Maestro no es quien enseña, sino aquel de quien uno aprende. Quien transmite su sabiduría con su ejemplo, sin pretender dar lecciones, aunque las dé. Quien considera a su pupilo un igual al que sólo le faltan algunos años de experiencia. Y quien ejerce su maestría como el capitán de un barco, que nunca abandona ni aun en la zozobra, mientras queden tripulantes a bordo.
Uno se siente afortunado cuando es consciente de haberse topado con uno de éstos. Y yo tengo la suerte de haberme topado con algunos a lo largo de mi vida. A uno de ellos, a Javier Rubio, le entregaron este martes un premio por su labor periodística. Hay quienes, afortunadamente para sí mismos, han descubierto a Javier ahora, por aquello de que más vale tarde que nunca. Yo tengo la inmensa fortuna de haberlo conocido hace más de treinta años.
Conocí a Javier Rubio en Diario 16 Andalucía, poco después de terminada la Expo 92. Más tarde compartí con él 18 años en la redacción de El Mundo en Sevilla, hasta que, primero él y algo más tarde yo, caímos, junto con otros muchos compañeros, por la borda de un barco que se mantenía a flote como podía en medio de un mar embravecido.

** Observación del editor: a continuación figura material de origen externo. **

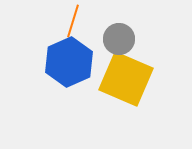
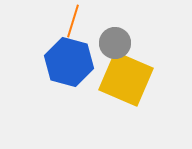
gray circle: moved 4 px left, 4 px down
blue hexagon: rotated 21 degrees counterclockwise
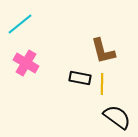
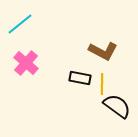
brown L-shape: rotated 48 degrees counterclockwise
pink cross: rotated 10 degrees clockwise
black semicircle: moved 11 px up
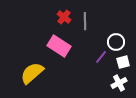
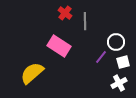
red cross: moved 1 px right, 4 px up
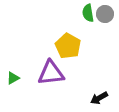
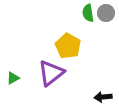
gray circle: moved 1 px right, 1 px up
purple triangle: rotated 32 degrees counterclockwise
black arrow: moved 4 px right, 1 px up; rotated 24 degrees clockwise
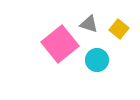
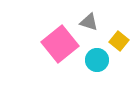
gray triangle: moved 2 px up
yellow square: moved 12 px down
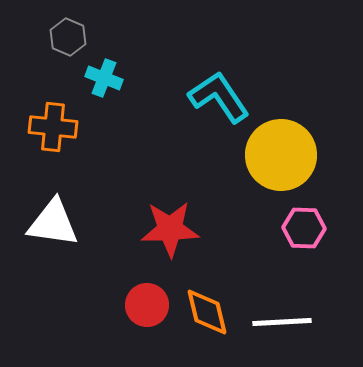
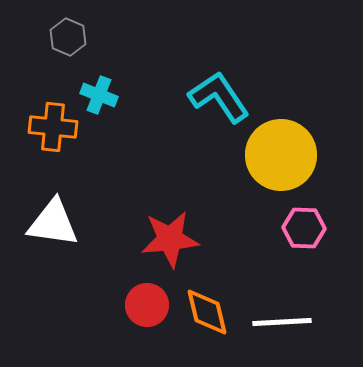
cyan cross: moved 5 px left, 17 px down
red star: moved 10 px down; rotated 4 degrees counterclockwise
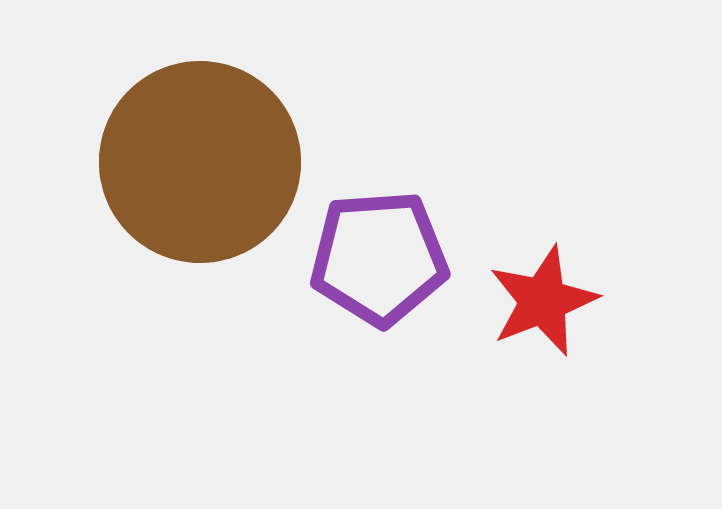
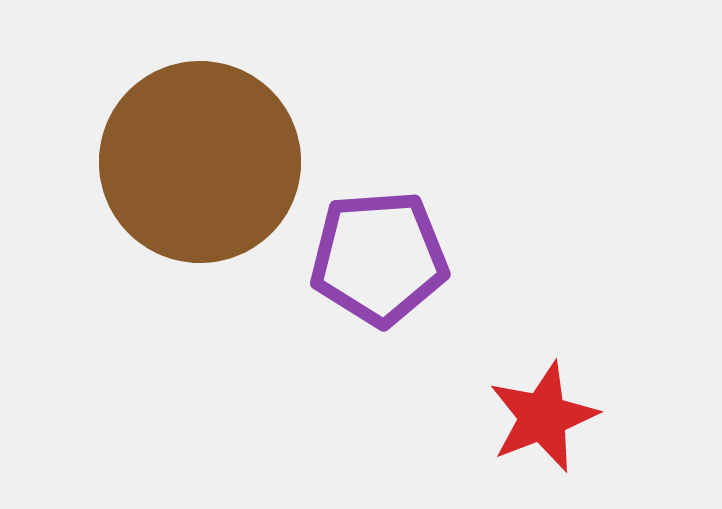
red star: moved 116 px down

Javier Rubio no alardea de nada. Es el hombre bueno de Antonio Machado, alguien que antepone sus principios a cualquier otra circunstancia, a pesar del precio que ello conlleva. Un tipo discreto, prudente y callado, que ha hecho por esta ciudad y sus tradiciones, particularmente por su Semana Santa, mucho más de lo que la gente puede llegar a imaginarse.
Javier pertenece a esa generación de periodistas, diría que fue de los primeros, que empezó a mirar la Semana Santa con unos ojos vírgenes de tópicos, cuando la hoy llamada prensa morada ni estaba ni se la esperaba. Era un periodista que hacía de todo, política, economía, sociedad, sucesos, deportes… y también escribía de Semana Santa.
Los suyos eran los ojos del niño que cada año acude a ver las cofradías para descubrirlas como si fuera la primera vez y poder contarlo con la emoción del primer día intacta. Los ojos de un niño al que el paso de los años le ha blanqueado el cabello, pero no la mirada, porque ésta no puede ser más blanca.
Rubio siempre ha enseñado con la humildad de su ejemplo. Como jefe, era el primero que se arremangaba y se metía en faena. El primero que asumía las tareas más fatigosas e ingratas. El último que se marchaba. Y siempre era el que más sabía.
Siempre he querido que mis jefes sepan más que yo. Por obvio que esto parezca, no es algo que siempre ocurra. Con Rubio he tenido esa suerte. Y sigue sabiendo mucho más que yo, aunque ya no sea mi jefe. Por eso sigue siendo mi maestro. Algo por lo que siempre le estaré agradecido.